In your copy of the data, omit the pictures and keep all else exactly as given.

--- Record excerpts ---

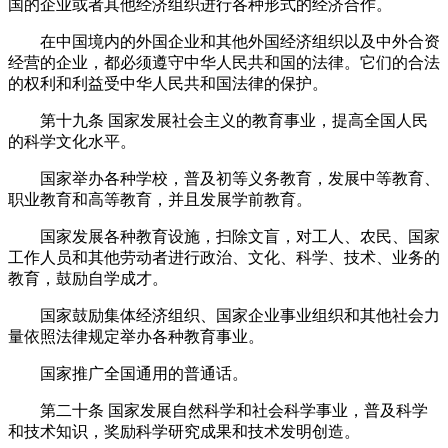
国的企业或者其他经济组织进行各种形式的经济合作。
在中国境内的外国企业和其他外国经济组织以及中外合资
经营的企业，都必须遵守中华人民共和国的法律。它们的合法
的权利和利益受中华人民共和国法律的保护。
第十九条
国家发展社会主义的教育事业，提高全国人民
的科学文化水平。
国家举办各种学校，普及初等义务教育，发展中等教育、
职业教育和高等教育，并且发展学前教育。
国家发展各种教育设施，扫除文盲，对工人、农民、国家
工作人员和其他劳动者进行政治、文化、科学、技术、业务的
教育，鼓励自学成才。
国家鼓励集体经济组织、国家企业事业组织和其他社会力
量依照法律规定举办各种教育事业。
国家推广全国通用的普通话。
第二十条
国家发展自然科学和社会科学事业，普及科学
和技术知识，奖励科学研究成果和技术发明创造。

---

Answer box
国的企业或者其他经济组织进行各种形式的经济合作。
在中国境内的外国企业和其他外国经济组织以及中外合资
经营的企业，都必须遵守中华人民共和国的法律。它们的合法
的权利和利益受中华人民共和国法律的保护。
第十九条
国家发展社会主义的教育事业，提高全国人民
的科学文化水平。
国家举办各种学校，普及初等义务教育，发展中等教育、
职业教育和高等教育，并且发展学前教育。
国家发展各种教育设施，扫除文盲，对工人、农民、国家
工作人员和其他劳动者进行政治、文化、科学、技术、业务的
教育，鼓励自学成才。
国家鼓励集体经济组织、国家企业事业组织和其他社会力
量依照法律规定举办各种教育事业。
国家推广全国通用的普通话。
第二十条
国家发展自然科学和社会科学事业，普及科学
和技术知识，奖励科学研究成果和技术发明创造。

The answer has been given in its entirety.